Discurso no Senado Federal

REGOZIJO PELA PUBLICAÇÃO DO 'DICIONARIO DA ESCRAVIDÃO', DE AUTORIA DO ADVOGADO E ESCRITOR ALAOR EDUARDO SCISINIO.

Autor
Bernardo Cabral (PFL - Partido da Frente Liberal/AM)
Nome completo: José Bernardo Cabral
Casa
Senado Federal
Tipo
Discurso
Resumo por assunto
HOMENAGEM.:
  • REGOZIJO PELA PUBLICAÇÃO DO 'DICIONARIO DA ESCRAVIDÃO', DE AUTORIA DO ADVOGADO E ESCRITOR ALAOR EDUARDO SCISINIO.
Aparteantes
Abdias Nascimento, Benedita da Silva, Francisco Benjamim.
Publicação
Publicação no DSF de 12/08/1998 - Página 12756
Assunto
Outros > HOMENAGEM.
Indexação
  • SAUDAÇÃO, LANÇAMENTO, LIVRO, DISCUSSÃO, ESCRAVATURA, BRASIL, AUTORIA, ALAOR EDUARDO SCISINIO, ADVOGADO, ESCRITOR.

O SR. BERNARDO CABRAL (PFL-AM. Pronuncia o seguinte discurso. Sem revisão do orador.) - Sr. Presidente, Srªs e Srs. Senadores, após décadas de desinteresse e indiferença, temos assistido a um surto notável de estudos voltados para a análise de aspectos constitutivos da realidade brasileira. Agora, aparece um livro que deve ter lugar assegurado em qualquer biblioteca temática sobre a cultura brasileira. Trata-se do Dicionário da Escravidão, de Alaôr Eduardo Scisínio, publicado pela Léo Christiano Editorial.

Exibo ao Senado a sua publicação, e o faço, Sr. Presidente, porque o autor tem setenta anos, é advogado, escritor, historiador e escultor.
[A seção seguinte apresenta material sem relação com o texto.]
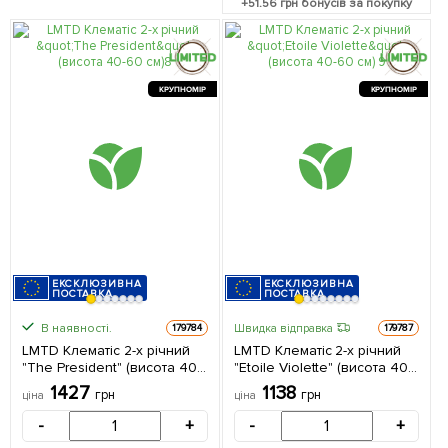
+
51.56
грн бонусів за покупку
КРУПНОМІР
КРУПНОМІР
ЕКСКЛЮЗИВНА
ЕКСКЛЮЗИВНА
ПОСТАВКА
ПОСТАВКА
В наявності.
Швидка відправка
179784
179787
LMTD Клематіс 2-х річний
LMTD Клематіс 2-х річний
"The President" (висота 40-
"Etoile Violette" (висота 40-
60 см) з Нідерландів 1
60 см) з Нідерландів 1
1427
1138
грн
грн
ціна
ціна
саджанець в упаковці
саджанець в упаковці
-
+
-
+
Tudo isso seria uma forma de lhe ornar a personalidade, não fosse ele negro, neto de escrava, que começou como rábula e, hoje, é membro efetivo do Instituto dos Advogados Brasileiros, além de conselheiro da Ordem dos Advogados do Rio de Janeiro.

Foi naquela casa de Montezuma, considerada o cenáculo dos juristas brasileiros, que há vinte anos travei conhecimento com Alaôr. Com ele convivi, dele me fiz amigo e essa amizade tem sido suficientemente forte para vencer o tempo, a distância e o silêncio.
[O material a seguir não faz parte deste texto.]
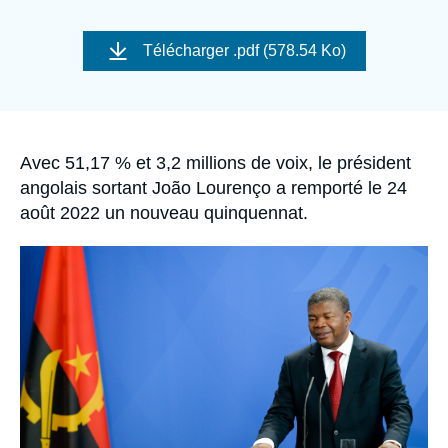
Se connecter
Image
de
Télécharger
.pdf (578.54 Ko)
Nous soutenir
couverture
de
la
publication
Accroche
Avec 51,17 % et 3,2 millions de voix, le président
angolais sortant João Lourenço a remporté le 24
août 2022 un nouveau quinquennat.
Image
principale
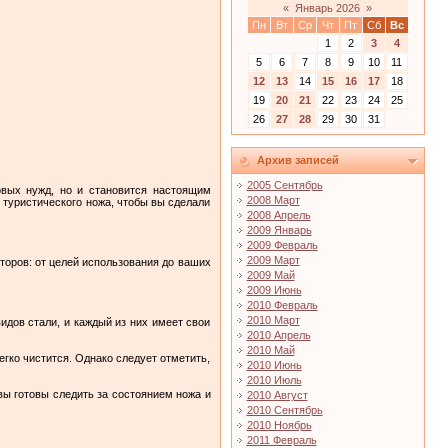
«
Январь 2026
»
Пн
Вт
Ср
Чт
Пт
Сб
Вс
1
2
3
4
5
6
7
8
9
10
11
12
13
14
15
16
17
18
19
20
21
22
23
24
25
26
27
28
29
30
31
Архив записей
2005 Сентябрь
овых нужд, но и становится настоящим
2008 Март
 туристического ножа, чтобы вы сделали
2008 Апрель
2009 Январь
2009 Февраль
2009 Март
торов: от целей использования до ваших
2009 Май
2009 Июнь
2010 Февраль
2010 Март
идов стали, и каждый из них имеет свои
2010 Апрель
2010 Май
гко чистится. Однако следует отметить,
2010 Июнь
2010 Июль
вы готовы следить за состоянием ножа и
2010 Август
2010 Сентябрь
2010 Ноябрь
2011 Февраль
Sr. Presidente, passo a ler meu discurso, porque não quero que esta Casa deixe de ter nos seus Anais o que considero da maior valia, sobretudo porque esse negro é professor da Universidade Federal do Rio de Janeiro e da Universidade Federal Fluminense, e, além deste, tem vários livros publicados.

Poeta e cronista, Alaôr já havia publicado, anteriormente, um ensaio sobre escravidão intitulado A Escravidão e a Saga de Manoel Congo, a respeito do quilombo criado nas matas de Vassouras, Rio de Janeiro, como reação às barbaridades cometidas pelo fazendeiro Manuel Vieira, e destroçado pelo futuro Duque de Caxias. Ao contar a história do ferreiro Manuel Congo, enforcado a 06 de setembro de 1839, Alaôr contribuiu decisivamente para o enriquecimento das informações disponíveis aos historiadores interessados em reconstituir movimentos e sublevações populares.

Desta feita, entretanto, o autor ampliou consideravelmente seu campo de reflexão. Pela primeira vez, a escravidão é apresentada num painel que proporciona, ao mesmo tempo, uma visão genérica e um cuidado preciso no detalhe. A influência do negro nos mais diversos campos - na língua, na farmacopéia, na música, no folclore, enfim, no modo de ser do povo brasileiro - está bem documentada nos verbetes desse Dicionário pioneiro.

O Dicionário abrange o período compreendido entre as primeiras décadas do século XVI e o 13 de maio de 1888. Quanto à metodologia, a obra adota, para cada tema ou subtema, para cada assunto ou aspecto da escravidão, um verbete mater, um verbete geral, com remissão às expressões a ele alusivas ou nele referidas.

Assim, ao tratar, por exemplo, dos “castigos”, o autor informa como e por que eram aplicados, fazendo nesse verbete a remissão a “instrumentos de tortura”, onde são relacionados os meios e os objetos utilizados na aplicação dos castigos, trazendo o verbete correspondente a cada um deles, sua descrição e modo de usar.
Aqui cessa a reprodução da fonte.